--- INPUT ---
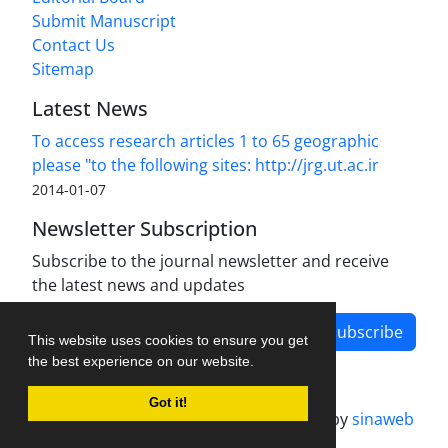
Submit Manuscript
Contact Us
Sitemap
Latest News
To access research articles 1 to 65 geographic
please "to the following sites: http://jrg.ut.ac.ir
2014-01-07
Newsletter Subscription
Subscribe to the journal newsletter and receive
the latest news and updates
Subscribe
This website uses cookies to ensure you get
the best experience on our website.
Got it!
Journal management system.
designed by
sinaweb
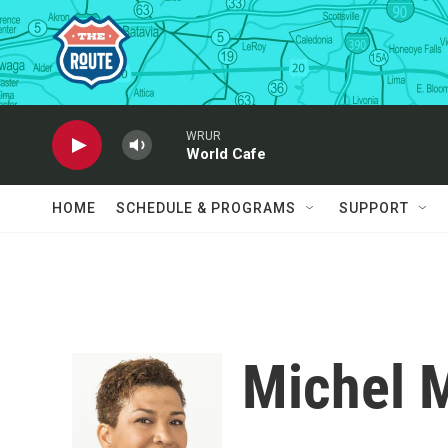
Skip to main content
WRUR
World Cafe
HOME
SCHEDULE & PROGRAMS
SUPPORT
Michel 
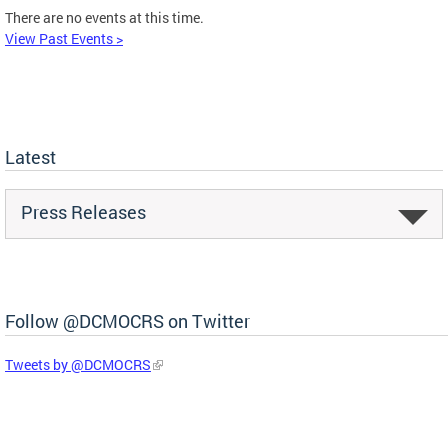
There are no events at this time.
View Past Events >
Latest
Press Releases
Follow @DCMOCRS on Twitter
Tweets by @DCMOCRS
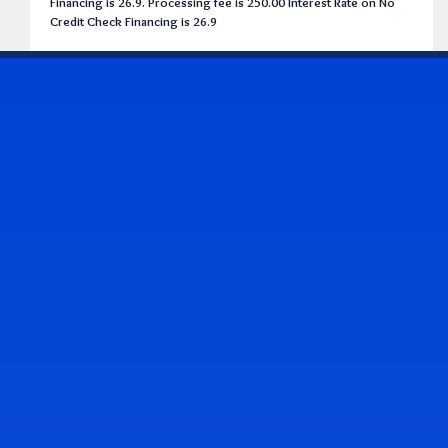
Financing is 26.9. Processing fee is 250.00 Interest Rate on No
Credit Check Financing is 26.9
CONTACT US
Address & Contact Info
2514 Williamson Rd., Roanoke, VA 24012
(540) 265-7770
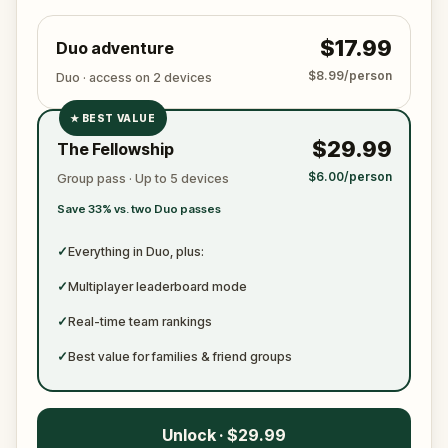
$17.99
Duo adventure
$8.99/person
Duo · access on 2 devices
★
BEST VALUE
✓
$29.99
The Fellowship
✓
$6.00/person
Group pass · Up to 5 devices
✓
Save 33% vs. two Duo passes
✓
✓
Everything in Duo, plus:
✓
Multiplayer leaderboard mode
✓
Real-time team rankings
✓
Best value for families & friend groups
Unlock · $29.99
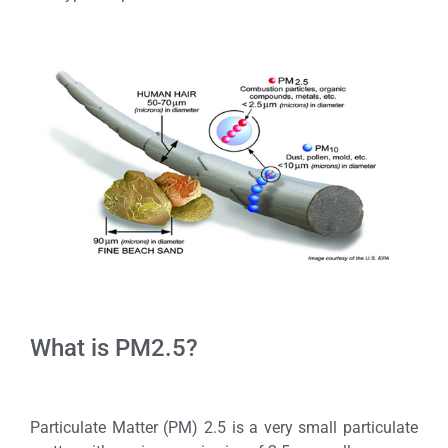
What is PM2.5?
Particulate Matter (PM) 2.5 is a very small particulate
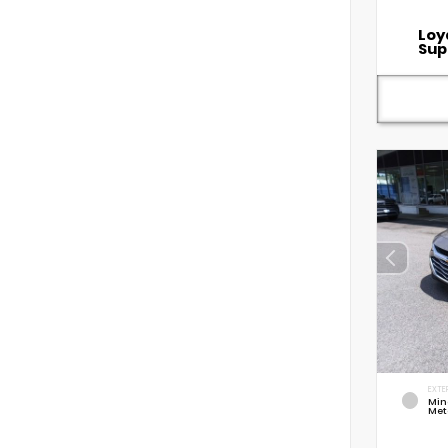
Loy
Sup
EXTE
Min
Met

--- WHAT YOU WILL DO ---
Exactly the lines from the one that contains "Particulate Matter (PM)" through the final line of the records above are needed, given again word for word, with every picture left out.

--- ANSWER FOR THIS EXERCISE ---
Particulate Matter (PM) 2.5 is a very small particulate
Loy
Sup
EXTE
Min
Met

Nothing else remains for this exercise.